Defining Disability - Part III: The Regulatory Perspective


The disability time clock

We've said it before and we'll say it again, upon issuance of that work-related disability note, the clock starts ticking.  Before that work status report makes it to the employer or claim representative's desk,   Many states have some type of waiting period in which wage benefits are not due under a workers' compensation claim. Typically these waiting periods are something like 3, 5 or 7 days.  After this waiting period has expired, in some states, the injured worker is then entitled to wages from the first date of disability (retroactive to the first date of disability).  Other states, the retro period is longer.  An example of this is Pennsylvania.  The waiting period is 7 days.  So if you're disabled for 7 days or less, you are not entitled to wage loss benefits.  However, if you're disabled for 8 days or more, you're entitled to benefits from that day forward, up until the 14th day.  If you're disabled more than 14 days, then you're entitled to benefits retroactively to the first day of disability.  Not sure why people get confused by this...

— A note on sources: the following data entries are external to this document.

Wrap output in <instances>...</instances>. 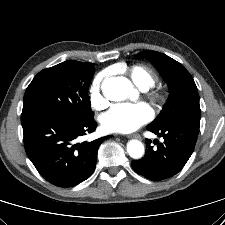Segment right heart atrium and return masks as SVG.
<instances>
[{
  "label": "right heart atrium",
  "instance_id": "1",
  "mask_svg": "<svg viewBox=\"0 0 225 225\" xmlns=\"http://www.w3.org/2000/svg\"><path fill=\"white\" fill-rule=\"evenodd\" d=\"M105 74H98L91 83L90 88V102L95 110H102L108 105V100L106 99L102 91V82Z\"/></svg>",
  "mask_w": 225,
  "mask_h": 225
}]
</instances>
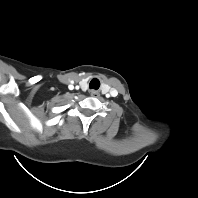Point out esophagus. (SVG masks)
Listing matches in <instances>:
<instances>
[{
	"label": "esophagus",
	"instance_id": "obj_1",
	"mask_svg": "<svg viewBox=\"0 0 198 198\" xmlns=\"http://www.w3.org/2000/svg\"><path fill=\"white\" fill-rule=\"evenodd\" d=\"M90 95L92 96V97H99V92L98 91H96V90H91L90 91Z\"/></svg>",
	"mask_w": 198,
	"mask_h": 198
}]
</instances>
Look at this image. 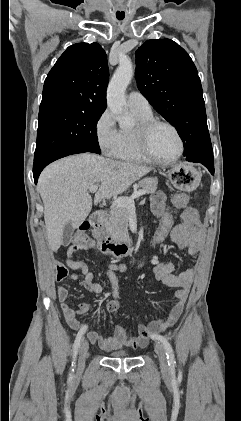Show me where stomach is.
Returning <instances> with one entry per match:
<instances>
[{
  "instance_id": "1",
  "label": "stomach",
  "mask_w": 241,
  "mask_h": 421,
  "mask_svg": "<svg viewBox=\"0 0 241 421\" xmlns=\"http://www.w3.org/2000/svg\"><path fill=\"white\" fill-rule=\"evenodd\" d=\"M167 173L170 182L183 191H193L201 181L200 172L187 163L176 164Z\"/></svg>"
}]
</instances>
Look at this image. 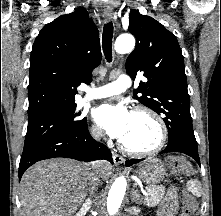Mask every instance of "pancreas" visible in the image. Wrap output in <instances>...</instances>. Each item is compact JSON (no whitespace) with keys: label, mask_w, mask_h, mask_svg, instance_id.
<instances>
[{"label":"pancreas","mask_w":221,"mask_h":216,"mask_svg":"<svg viewBox=\"0 0 221 216\" xmlns=\"http://www.w3.org/2000/svg\"><path fill=\"white\" fill-rule=\"evenodd\" d=\"M146 190L148 195L144 198V204L152 207L158 204L164 197L165 187L164 186H147Z\"/></svg>","instance_id":"obj_1"}]
</instances>
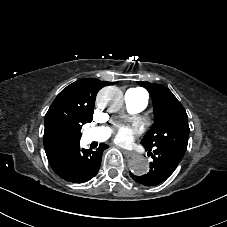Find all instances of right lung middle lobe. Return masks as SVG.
<instances>
[{
    "label": "right lung middle lobe",
    "instance_id": "right-lung-middle-lobe-1",
    "mask_svg": "<svg viewBox=\"0 0 227 227\" xmlns=\"http://www.w3.org/2000/svg\"><path fill=\"white\" fill-rule=\"evenodd\" d=\"M94 105L76 100L63 101L45 122V130L55 138L68 144H77L81 138V128L93 119Z\"/></svg>",
    "mask_w": 227,
    "mask_h": 227
}]
</instances>
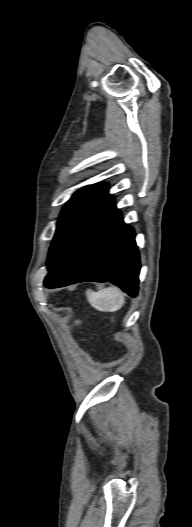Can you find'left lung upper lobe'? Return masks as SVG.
<instances>
[{"mask_svg":"<svg viewBox=\"0 0 192 527\" xmlns=\"http://www.w3.org/2000/svg\"><path fill=\"white\" fill-rule=\"evenodd\" d=\"M107 192L105 183L86 186L75 192L67 202L60 215L50 247L47 260L49 270L83 223L109 196Z\"/></svg>","mask_w":192,"mask_h":527,"instance_id":"5c2ea615","label":"left lung upper lobe"}]
</instances>
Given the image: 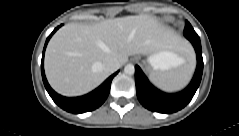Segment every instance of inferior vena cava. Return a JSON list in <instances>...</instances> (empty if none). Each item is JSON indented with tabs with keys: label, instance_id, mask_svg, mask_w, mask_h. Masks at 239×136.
Instances as JSON below:
<instances>
[{
	"label": "inferior vena cava",
	"instance_id": "602c4592",
	"mask_svg": "<svg viewBox=\"0 0 239 136\" xmlns=\"http://www.w3.org/2000/svg\"><path fill=\"white\" fill-rule=\"evenodd\" d=\"M105 68L110 71V72H114L116 71L120 65L116 60H108L105 64H104Z\"/></svg>",
	"mask_w": 239,
	"mask_h": 136
}]
</instances>
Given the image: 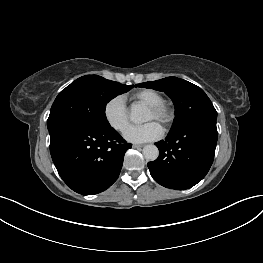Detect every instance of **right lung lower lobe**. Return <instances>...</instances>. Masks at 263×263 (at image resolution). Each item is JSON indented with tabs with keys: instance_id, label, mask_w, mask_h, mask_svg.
Listing matches in <instances>:
<instances>
[{
	"instance_id": "right-lung-lower-lobe-1",
	"label": "right lung lower lobe",
	"mask_w": 263,
	"mask_h": 263,
	"mask_svg": "<svg viewBox=\"0 0 263 263\" xmlns=\"http://www.w3.org/2000/svg\"><path fill=\"white\" fill-rule=\"evenodd\" d=\"M50 153L69 188L82 195L100 193L118 178L131 148L111 127L62 122L51 127Z\"/></svg>"
}]
</instances>
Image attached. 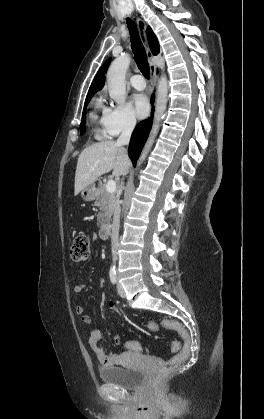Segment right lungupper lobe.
Here are the masks:
<instances>
[{
    "label": "right lung upper lobe",
    "mask_w": 264,
    "mask_h": 419,
    "mask_svg": "<svg viewBox=\"0 0 264 419\" xmlns=\"http://www.w3.org/2000/svg\"><path fill=\"white\" fill-rule=\"evenodd\" d=\"M147 36L150 43V48L153 53V55H157L160 52L159 43L158 40L153 33L152 29L150 27L147 28ZM111 62V58H109L98 70L96 76L94 77V80L89 88L88 95L86 97V100L91 98L93 94L97 91H99L103 86L105 82V74L107 72L108 66Z\"/></svg>",
    "instance_id": "1"
}]
</instances>
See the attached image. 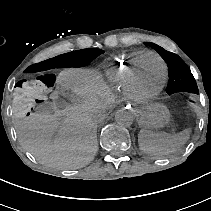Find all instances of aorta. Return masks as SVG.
I'll return each instance as SVG.
<instances>
[{"instance_id": "obj_1", "label": "aorta", "mask_w": 211, "mask_h": 211, "mask_svg": "<svg viewBox=\"0 0 211 211\" xmlns=\"http://www.w3.org/2000/svg\"><path fill=\"white\" fill-rule=\"evenodd\" d=\"M115 121L119 125L130 126L134 121V115L132 111L122 108L116 111Z\"/></svg>"}]
</instances>
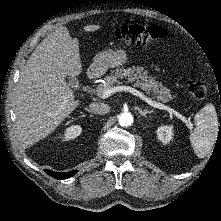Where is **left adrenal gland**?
Segmentation results:
<instances>
[{"instance_id":"a2214340","label":"left adrenal gland","mask_w":221,"mask_h":221,"mask_svg":"<svg viewBox=\"0 0 221 221\" xmlns=\"http://www.w3.org/2000/svg\"><path fill=\"white\" fill-rule=\"evenodd\" d=\"M154 111L153 110H142V109H139V113L141 114V116H144L146 117L147 114H150V113H153Z\"/></svg>"}]
</instances>
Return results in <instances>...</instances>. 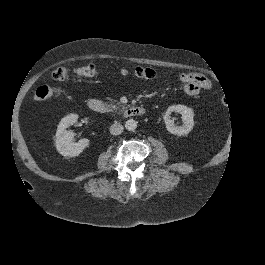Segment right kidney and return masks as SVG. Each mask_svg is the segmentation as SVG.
I'll list each match as a JSON object with an SVG mask.
<instances>
[{
	"instance_id": "right-kidney-1",
	"label": "right kidney",
	"mask_w": 265,
	"mask_h": 265,
	"mask_svg": "<svg viewBox=\"0 0 265 265\" xmlns=\"http://www.w3.org/2000/svg\"><path fill=\"white\" fill-rule=\"evenodd\" d=\"M77 120V114H69L61 119L57 127L55 144L57 151L63 156H78L89 145V140L86 138L73 142L74 134L67 130Z\"/></svg>"
}]
</instances>
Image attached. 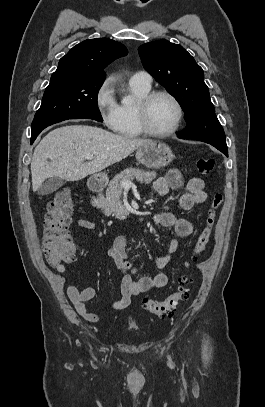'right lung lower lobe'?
<instances>
[{
	"label": "right lung lower lobe",
	"instance_id": "obj_1",
	"mask_svg": "<svg viewBox=\"0 0 265 407\" xmlns=\"http://www.w3.org/2000/svg\"><path fill=\"white\" fill-rule=\"evenodd\" d=\"M35 139H36V137L32 136L31 137V143H33Z\"/></svg>",
	"mask_w": 265,
	"mask_h": 407
}]
</instances>
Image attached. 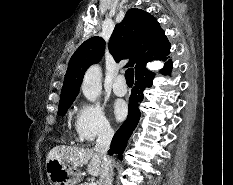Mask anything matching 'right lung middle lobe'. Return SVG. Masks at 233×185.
<instances>
[{"mask_svg":"<svg viewBox=\"0 0 233 185\" xmlns=\"http://www.w3.org/2000/svg\"><path fill=\"white\" fill-rule=\"evenodd\" d=\"M73 100L71 101H65L60 102L59 108H58V115L64 116L70 105L72 104Z\"/></svg>","mask_w":233,"mask_h":185,"instance_id":"right-lung-middle-lobe-1","label":"right lung middle lobe"}]
</instances>
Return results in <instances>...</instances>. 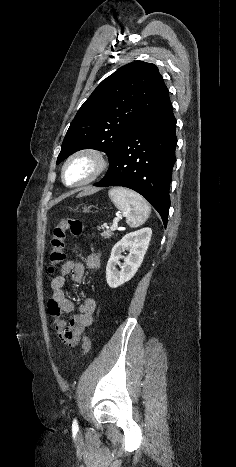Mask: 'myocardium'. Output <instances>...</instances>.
Instances as JSON below:
<instances>
[{"instance_id":"obj_1","label":"myocardium","mask_w":236,"mask_h":467,"mask_svg":"<svg viewBox=\"0 0 236 467\" xmlns=\"http://www.w3.org/2000/svg\"><path fill=\"white\" fill-rule=\"evenodd\" d=\"M83 156L90 157V158H92L94 160L95 170L93 171V173L87 179H85L83 181H80V182H77V183L68 184L65 181V171H66L67 166L74 159L79 158V157H83ZM108 165H109L108 157L102 150H100L98 148H94V147L81 148V149L75 151L74 153H72L65 160V162H64V164L62 166V170H61V178H62L63 183L68 187L84 186V185L90 184L93 181H95L96 179H98L106 171Z\"/></svg>"}]
</instances>
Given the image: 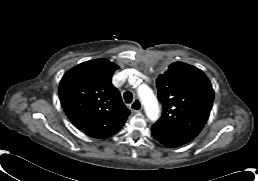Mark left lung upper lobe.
I'll return each instance as SVG.
<instances>
[{
  "label": "left lung upper lobe",
  "mask_w": 258,
  "mask_h": 181,
  "mask_svg": "<svg viewBox=\"0 0 258 181\" xmlns=\"http://www.w3.org/2000/svg\"><path fill=\"white\" fill-rule=\"evenodd\" d=\"M156 83L163 113L155 124L196 137L209 117L214 98L206 75L192 65L175 62Z\"/></svg>",
  "instance_id": "obj_1"
}]
</instances>
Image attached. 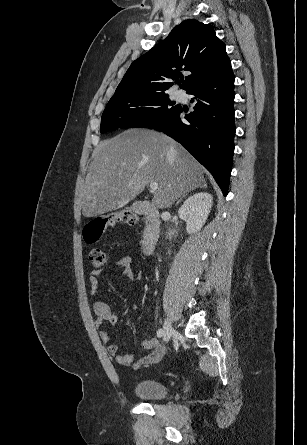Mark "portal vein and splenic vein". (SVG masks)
Returning <instances> with one entry per match:
<instances>
[{
    "label": "portal vein and splenic vein",
    "mask_w": 307,
    "mask_h": 445,
    "mask_svg": "<svg viewBox=\"0 0 307 445\" xmlns=\"http://www.w3.org/2000/svg\"><path fill=\"white\" fill-rule=\"evenodd\" d=\"M150 188L151 190H157L158 188L157 182H150Z\"/></svg>",
    "instance_id": "1"
}]
</instances>
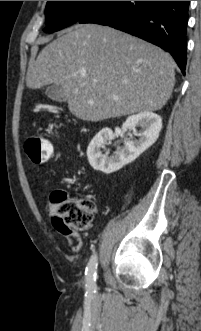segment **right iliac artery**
Here are the masks:
<instances>
[{"instance_id":"obj_1","label":"right iliac artery","mask_w":201,"mask_h":331,"mask_svg":"<svg viewBox=\"0 0 201 331\" xmlns=\"http://www.w3.org/2000/svg\"><path fill=\"white\" fill-rule=\"evenodd\" d=\"M96 269H97V255L95 252H93L85 272L87 288L93 292L96 291Z\"/></svg>"}]
</instances>
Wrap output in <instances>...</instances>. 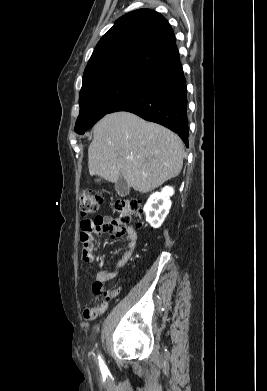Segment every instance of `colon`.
Wrapping results in <instances>:
<instances>
[{
	"label": "colon",
	"mask_w": 267,
	"mask_h": 391,
	"mask_svg": "<svg viewBox=\"0 0 267 391\" xmlns=\"http://www.w3.org/2000/svg\"><path fill=\"white\" fill-rule=\"evenodd\" d=\"M103 201V196L100 192L93 190H84L79 196V210L83 217L95 214ZM115 209L119 216L116 222L124 226L132 221L135 216L142 213L141 204L136 199L119 200L115 203ZM98 217V216H97ZM81 244L86 243V238H82Z\"/></svg>",
	"instance_id": "5ec220e1"
}]
</instances>
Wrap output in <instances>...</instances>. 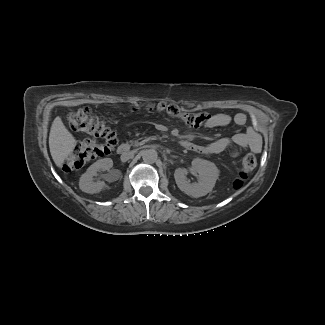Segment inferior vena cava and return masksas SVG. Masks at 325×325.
Listing matches in <instances>:
<instances>
[{"label": "inferior vena cava", "instance_id": "602c4592", "mask_svg": "<svg viewBox=\"0 0 325 325\" xmlns=\"http://www.w3.org/2000/svg\"><path fill=\"white\" fill-rule=\"evenodd\" d=\"M132 157V153H125L121 156V160L122 161H127L128 159H130Z\"/></svg>", "mask_w": 325, "mask_h": 325}]
</instances>
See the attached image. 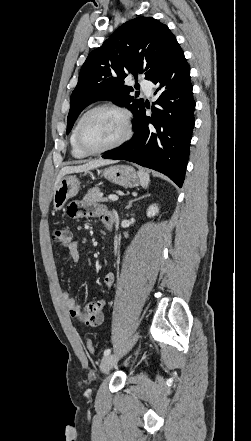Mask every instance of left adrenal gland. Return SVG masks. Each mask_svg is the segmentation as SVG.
I'll list each match as a JSON object with an SVG mask.
<instances>
[{
	"instance_id": "a2214340",
	"label": "left adrenal gland",
	"mask_w": 251,
	"mask_h": 441,
	"mask_svg": "<svg viewBox=\"0 0 251 441\" xmlns=\"http://www.w3.org/2000/svg\"><path fill=\"white\" fill-rule=\"evenodd\" d=\"M147 196H148V195H145V196H142V197H139V198H135V199H133V200H130V201L128 202L127 206H126V209L131 208L133 202H135V201H137V200H140V199H143V198H145V197H147Z\"/></svg>"
}]
</instances>
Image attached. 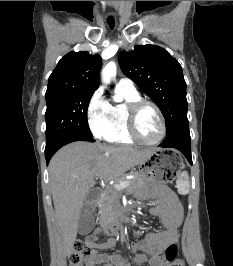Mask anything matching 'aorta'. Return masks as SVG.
I'll return each mask as SVG.
<instances>
[{"instance_id": "1", "label": "aorta", "mask_w": 233, "mask_h": 266, "mask_svg": "<svg viewBox=\"0 0 233 266\" xmlns=\"http://www.w3.org/2000/svg\"><path fill=\"white\" fill-rule=\"evenodd\" d=\"M116 64L114 62H109L102 70V82L104 84H109L113 78L116 77ZM114 101L119 102L121 98L114 97Z\"/></svg>"}]
</instances>
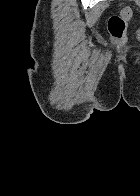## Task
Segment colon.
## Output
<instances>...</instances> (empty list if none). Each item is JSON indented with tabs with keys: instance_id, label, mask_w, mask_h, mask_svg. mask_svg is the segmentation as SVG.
Here are the masks:
<instances>
[{
	"instance_id": "1",
	"label": "colon",
	"mask_w": 140,
	"mask_h": 196,
	"mask_svg": "<svg viewBox=\"0 0 140 196\" xmlns=\"http://www.w3.org/2000/svg\"><path fill=\"white\" fill-rule=\"evenodd\" d=\"M132 17V10L128 6L120 7L108 19V30L112 43L116 47H123L127 41V24Z\"/></svg>"
}]
</instances>
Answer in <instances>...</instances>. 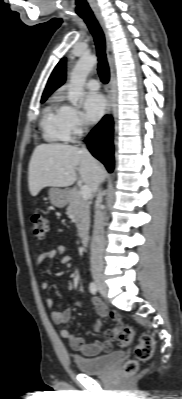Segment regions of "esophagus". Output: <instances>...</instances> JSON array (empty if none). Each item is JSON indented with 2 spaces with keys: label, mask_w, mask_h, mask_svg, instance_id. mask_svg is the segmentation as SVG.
Returning a JSON list of instances; mask_svg holds the SVG:
<instances>
[{
  "label": "esophagus",
  "mask_w": 182,
  "mask_h": 399,
  "mask_svg": "<svg viewBox=\"0 0 182 399\" xmlns=\"http://www.w3.org/2000/svg\"><path fill=\"white\" fill-rule=\"evenodd\" d=\"M96 18L103 30L104 36H105L106 54H107V59H108V64H109V69H110V80H109L108 87H107V110H106V113L108 114V113H110L111 106H112L111 89H112L113 82H114L115 58H114L112 42L109 38L108 30L105 26L103 18L99 14H96Z\"/></svg>",
  "instance_id": "obj_1"
}]
</instances>
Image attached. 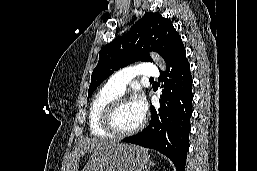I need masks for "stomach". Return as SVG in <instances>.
<instances>
[{
  "label": "stomach",
  "mask_w": 257,
  "mask_h": 171,
  "mask_svg": "<svg viewBox=\"0 0 257 171\" xmlns=\"http://www.w3.org/2000/svg\"><path fill=\"white\" fill-rule=\"evenodd\" d=\"M148 152L140 147L115 143L92 153L82 171H143Z\"/></svg>",
  "instance_id": "0dacf381"
}]
</instances>
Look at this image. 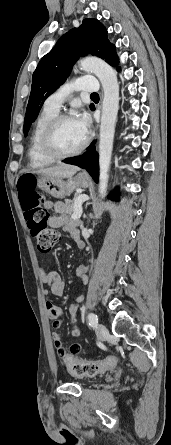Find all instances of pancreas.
I'll return each instance as SVG.
<instances>
[{
    "label": "pancreas",
    "instance_id": "pancreas-1",
    "mask_svg": "<svg viewBox=\"0 0 171 445\" xmlns=\"http://www.w3.org/2000/svg\"><path fill=\"white\" fill-rule=\"evenodd\" d=\"M78 197H75L72 200H66L65 203L63 202H56L54 205V210L58 214H69L71 215L72 212L75 209V201Z\"/></svg>",
    "mask_w": 171,
    "mask_h": 445
}]
</instances>
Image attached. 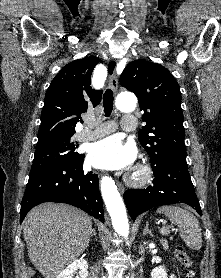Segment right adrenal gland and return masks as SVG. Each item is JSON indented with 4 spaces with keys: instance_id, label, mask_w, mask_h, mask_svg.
<instances>
[{
    "instance_id": "1",
    "label": "right adrenal gland",
    "mask_w": 221,
    "mask_h": 278,
    "mask_svg": "<svg viewBox=\"0 0 221 278\" xmlns=\"http://www.w3.org/2000/svg\"><path fill=\"white\" fill-rule=\"evenodd\" d=\"M92 236L96 237V232H95V230L92 231Z\"/></svg>"
}]
</instances>
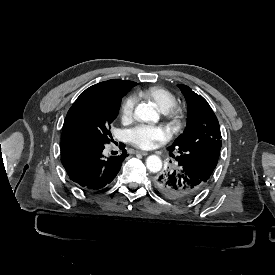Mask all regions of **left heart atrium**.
<instances>
[{
	"label": "left heart atrium",
	"instance_id": "1",
	"mask_svg": "<svg viewBox=\"0 0 275 275\" xmlns=\"http://www.w3.org/2000/svg\"><path fill=\"white\" fill-rule=\"evenodd\" d=\"M171 131L162 125L139 124L126 131L128 141L139 149L155 148L171 138Z\"/></svg>",
	"mask_w": 275,
	"mask_h": 275
}]
</instances>
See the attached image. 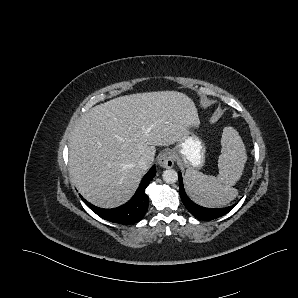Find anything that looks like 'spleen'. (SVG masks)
<instances>
[{
    "label": "spleen",
    "mask_w": 298,
    "mask_h": 298,
    "mask_svg": "<svg viewBox=\"0 0 298 298\" xmlns=\"http://www.w3.org/2000/svg\"><path fill=\"white\" fill-rule=\"evenodd\" d=\"M221 146L218 176L206 175L193 168L185 173L188 194L202 206H225L238 195L233 186L241 178L247 161L245 145L238 131L227 126L223 128Z\"/></svg>",
    "instance_id": "obj_1"
}]
</instances>
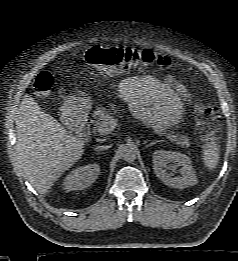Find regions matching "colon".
Listing matches in <instances>:
<instances>
[{
	"instance_id": "colon-1",
	"label": "colon",
	"mask_w": 238,
	"mask_h": 261,
	"mask_svg": "<svg viewBox=\"0 0 238 261\" xmlns=\"http://www.w3.org/2000/svg\"><path fill=\"white\" fill-rule=\"evenodd\" d=\"M85 60L102 73H122L131 70H143L152 67L170 66L169 58L149 50H135L117 46H94L85 55ZM53 84L49 72H41L35 79L36 94L46 95ZM195 120L199 133L206 139L212 138L221 125L217 109L208 103L201 102L195 108Z\"/></svg>"
}]
</instances>
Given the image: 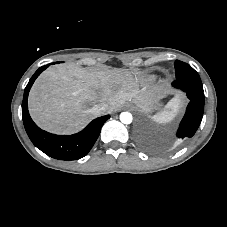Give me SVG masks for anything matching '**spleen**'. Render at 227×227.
Here are the masks:
<instances>
[{"label":"spleen","mask_w":227,"mask_h":227,"mask_svg":"<svg viewBox=\"0 0 227 227\" xmlns=\"http://www.w3.org/2000/svg\"><path fill=\"white\" fill-rule=\"evenodd\" d=\"M179 109H180V102L177 99H175L174 101L170 102L167 105L165 110L154 115L152 117V120L157 123H168L177 115Z\"/></svg>","instance_id":"3e777b00"}]
</instances>
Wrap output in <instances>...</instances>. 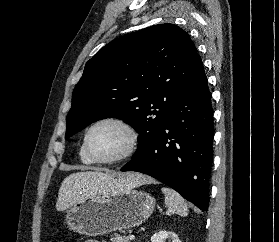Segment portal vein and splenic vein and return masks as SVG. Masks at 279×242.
<instances>
[{"label":"portal vein and splenic vein","mask_w":279,"mask_h":242,"mask_svg":"<svg viewBox=\"0 0 279 242\" xmlns=\"http://www.w3.org/2000/svg\"><path fill=\"white\" fill-rule=\"evenodd\" d=\"M134 238H135L134 235H130V236H129V239H130V240H133Z\"/></svg>","instance_id":"portal-vein-and-splenic-vein-1"}]
</instances>
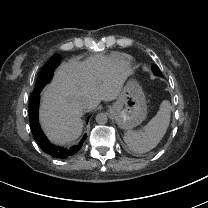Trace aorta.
<instances>
[{"label":"aorta","instance_id":"762f6f07","mask_svg":"<svg viewBox=\"0 0 208 208\" xmlns=\"http://www.w3.org/2000/svg\"><path fill=\"white\" fill-rule=\"evenodd\" d=\"M96 122L101 125L106 124L108 122V116L104 113H99L96 116Z\"/></svg>","mask_w":208,"mask_h":208}]
</instances>
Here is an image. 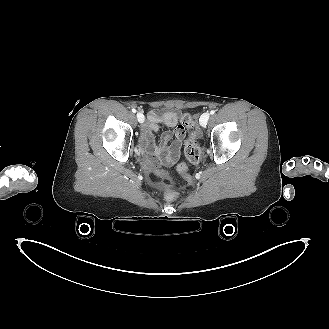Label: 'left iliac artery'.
I'll return each instance as SVG.
<instances>
[{
  "label": "left iliac artery",
  "instance_id": "obj_1",
  "mask_svg": "<svg viewBox=\"0 0 329 329\" xmlns=\"http://www.w3.org/2000/svg\"><path fill=\"white\" fill-rule=\"evenodd\" d=\"M215 113V110H211L210 114L213 115Z\"/></svg>",
  "mask_w": 329,
  "mask_h": 329
}]
</instances>
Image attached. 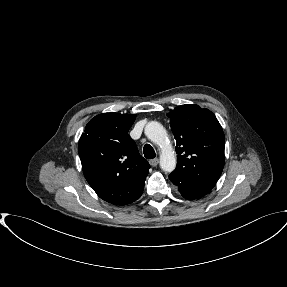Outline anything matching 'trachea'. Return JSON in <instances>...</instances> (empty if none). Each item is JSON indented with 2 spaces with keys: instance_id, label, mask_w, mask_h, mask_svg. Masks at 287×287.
<instances>
[{
  "instance_id": "3493384b",
  "label": "trachea",
  "mask_w": 287,
  "mask_h": 287,
  "mask_svg": "<svg viewBox=\"0 0 287 287\" xmlns=\"http://www.w3.org/2000/svg\"><path fill=\"white\" fill-rule=\"evenodd\" d=\"M143 153H144L145 158H147V159H153L156 156V153H155L153 147L149 144L144 145Z\"/></svg>"
}]
</instances>
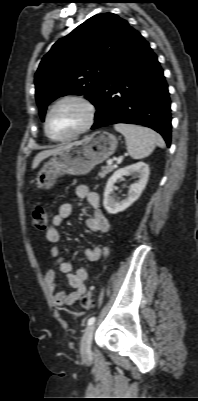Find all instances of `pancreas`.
Segmentation results:
<instances>
[{"mask_svg": "<svg viewBox=\"0 0 198 401\" xmlns=\"http://www.w3.org/2000/svg\"><path fill=\"white\" fill-rule=\"evenodd\" d=\"M115 169L113 164H108L102 167L101 171L98 173V177L104 178L108 173L112 172Z\"/></svg>", "mask_w": 198, "mask_h": 401, "instance_id": "obj_1", "label": "pancreas"}]
</instances>
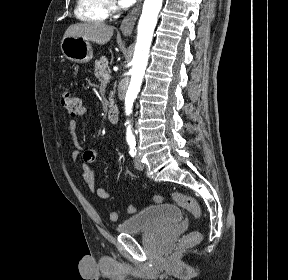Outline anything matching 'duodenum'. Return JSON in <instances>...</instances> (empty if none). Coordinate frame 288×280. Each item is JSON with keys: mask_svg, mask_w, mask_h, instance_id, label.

Not only does the first date of disability impact the wage calculations, it also starts the compensability decision clock.  States have compensability due dates or deadlines that dictate how long a claim representative or workers' compensation carrier has to accept or deny a claim.  This is based on the workers' compensation laws in each state.

Impairment or Permanency Ratings

Whether or not an employee is back to work can have an impact on their permanency or impairment rating.  In some states, an injured worker is entitled to wage benefits based upon their earning capacity after an injury.  In others, they may qualify for an impairment or permanency rating.  This is a very basic generalization for explanatory purposes only, however, when an injured worker has an injury to a particular body part (or in some states, any injury) they may be found to have a permanent impairment.  In an attempt to compensate the injured worker for their permanent impairment, they receive a rating from a physician who evaluates the degree or percentage of impairment.  Many states have a schedule of injuries that indicates how many weeks of disability benefits an injury equates to.  This rating, given as a percentage by a physician, is then multiplied by the number of weeks to get the total amount of permanency.

There are also factors that can increase or decrease a rating, depending on what state the injured worker is receiving benefits.  Some states take into account the injured worker's RTW status.  If they are not back to work or of they are back to work can impact the amount of their rating.

Employers are encouraged to offer modified duty, not only to reduce an impairment rating, but because it also helps that injured worker's recovery.  This posts primarily focuses on the "laws" and "regulations" as they relate to disability, but that is what takes place from this perspective.

Much of what the laws look at is related to when benefits are due, how much the injured worker is entitled to, and what makes them eligible or ineligible.  The laws focus on earning capacity and residual impairment related to the work injury.

They don't take every circumstance into consideration, they may not even consider if the employer has work available or not - it may be that once and injured worker reaches maximum medical improvement, they are no longer entitled to a certain level of wage benefits.  The laws dictate the benefits due to injured workers and the actions of the workers' compensation carrier.

We hope you found this series of posts to be informative.  Each of us have our own perspective on disability and its definition depending on what we do -- as employers, injured workers, medical providers, and insurance carriers.  If we expect to understand what the other person is saying, we must understand where they're coming from and what the word "disability" means to them.